Meta is omitted on smartphones. Can smart glasses make up for this?

Meta is omitted on smartphones. Can smart glasses make up for this?

Meta dominated online social connections over the past 20 years, but neglected to make the smartphones that primarily delivered those connections. Now, in a multi-year, multibillion-dollar effort to position itself at the forefront of connected hardware, Meta is going all-in on in-your-face computing.

At its annual Connect developer event today in Menlo Park, California, Meta showed off its new, more affordable Oculus Quest 3S virtual reality headset and its improved AI-powered Ray-Ban Meta smart glasses. But the headliner was Orion, a pair of prototype glasses with a holographic display that CEO Mark Zuckerberg said had been in the works for 10 years.

Zuckerberg emphasized that the Orion glasses, which are currently only available to developers, are not your typical smart display. And he pointed out that this kind of glasses will be so interactive that they will usurp the smartphone for many needs.

“The creation of this display is unlike any other screen you’ve ever used,” Zuckerberg said on stage at Meta Connect. Meta’s chief technology officer Andrew Bosworth previously described the technology as “the most advanced thing we’ve ever produced as a species.”

As part of the demo on stage, Zuckerberg showed how the Orion glasses can be used to project multiple virtual displays in front of someone, quickly respond to messages, video chat with someone, and play games. In the messaging example, Zuckerberg noted that users won’t even have to take out their phones. They will navigate these interfaces by speaking, tapping with their fingers, or simply by looking at virtual objects.

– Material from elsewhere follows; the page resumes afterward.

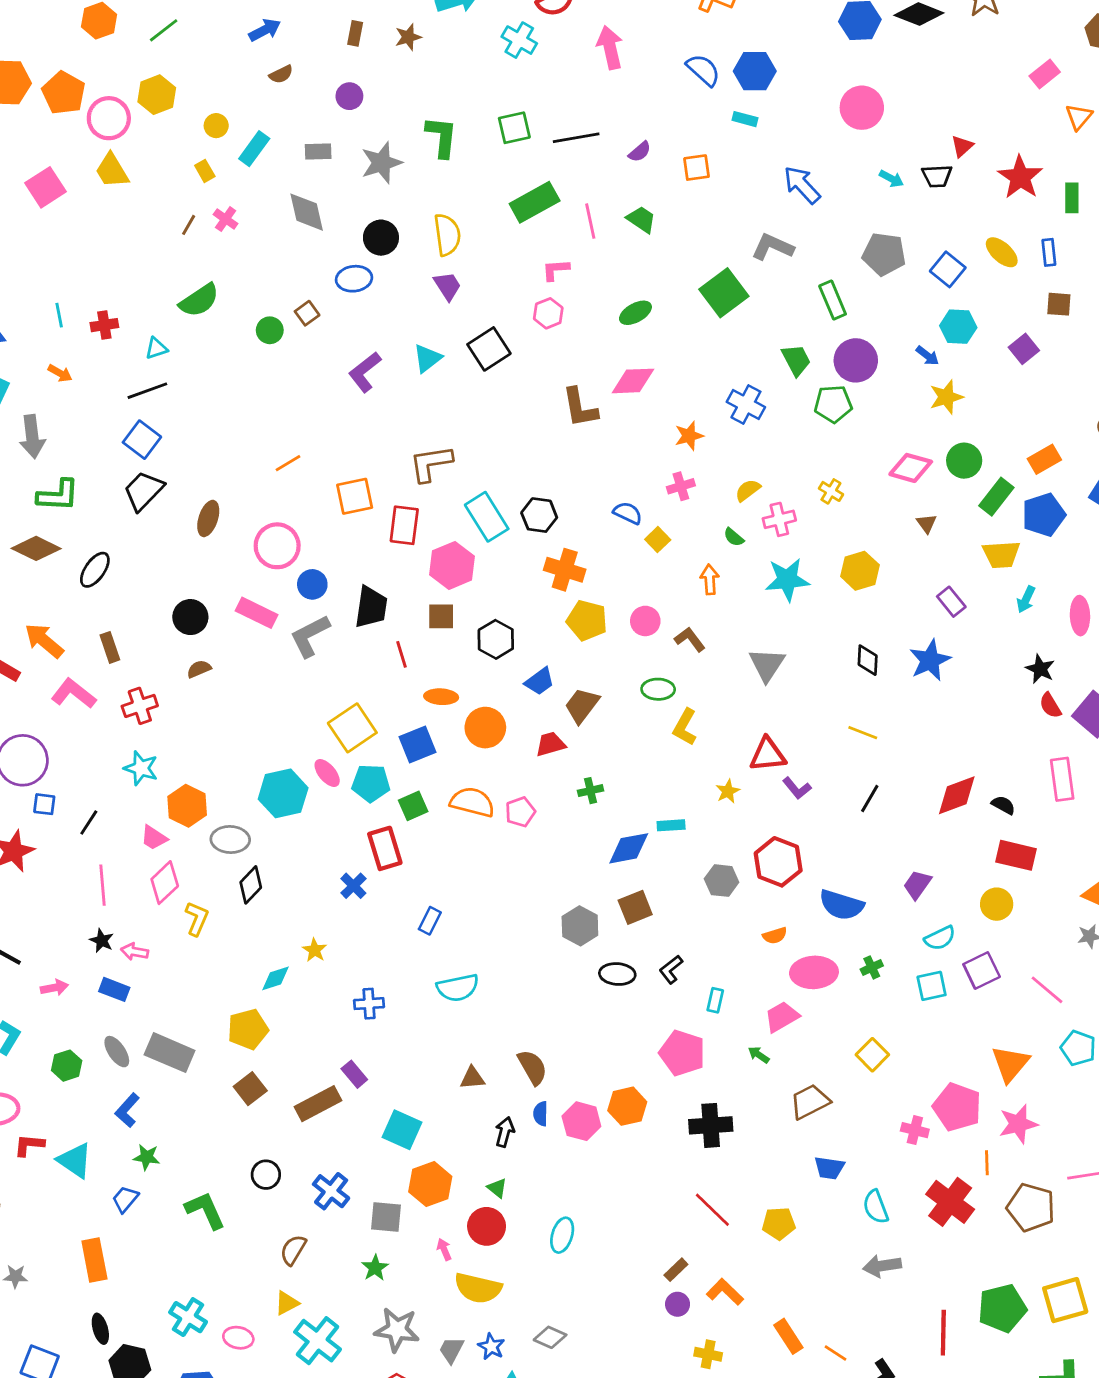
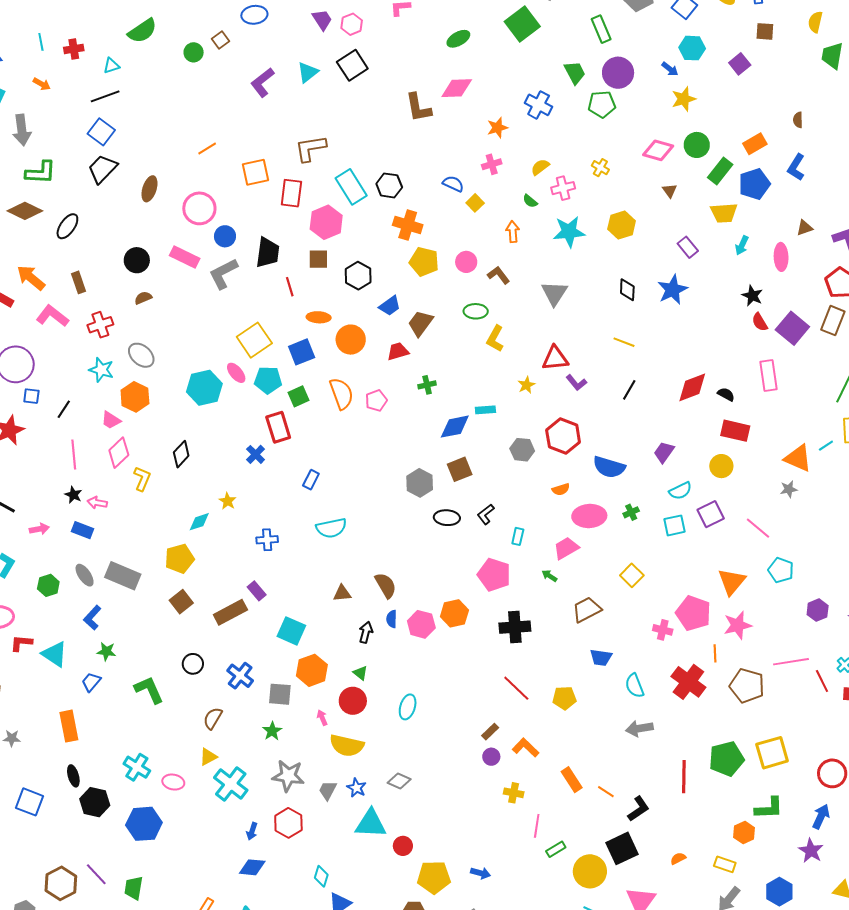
pink hexagon: (548, 313) -> (352, 24), moved
orange semicircle: (472, 802) -> (341, 394), turned 56
gray ellipse: (230, 840) -> (141, 355), moved, turned 40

It will also have a built-in “neural interface” that can interpret brain signals using a wrist-worn device that Meta first teased three years ago. Zuckerberg didn’t specify how any of this would actually work or when a consumer version might materialize. (He also didn’t get into the various privacy complications of connecting this platform and its visual AI to one of the world’s largest repositories of personal data.)

He said the images that appear through the Orion glasses are not pass-through technology — where external cameras show wearers the real world — nor is it a display or screen that shows the virtual world. It’s “a new kind of display architecture,” he said, that uses projectors in the arms of the glasses to shoot waveguides into the lenses, which then reflect light into the wearer’s eyes and create three-dimensional images in front of you. Meta designed this technology itself, he said.

The idea is that images don’t look like flat, 2D graphics in front of your eyes, but virtual images already have shape and depth. “The big innovation with Orion is the field of view,” said Anschel Sagg, principal analyst at Moor Insights & Strategy, who attended Meta Connect. “The field of view is 72 degrees, which makes it much more engaging and useful for most applications, whether it’s gaming, social media or just consuming content. Most headsets are in the 30 to 50 degree range.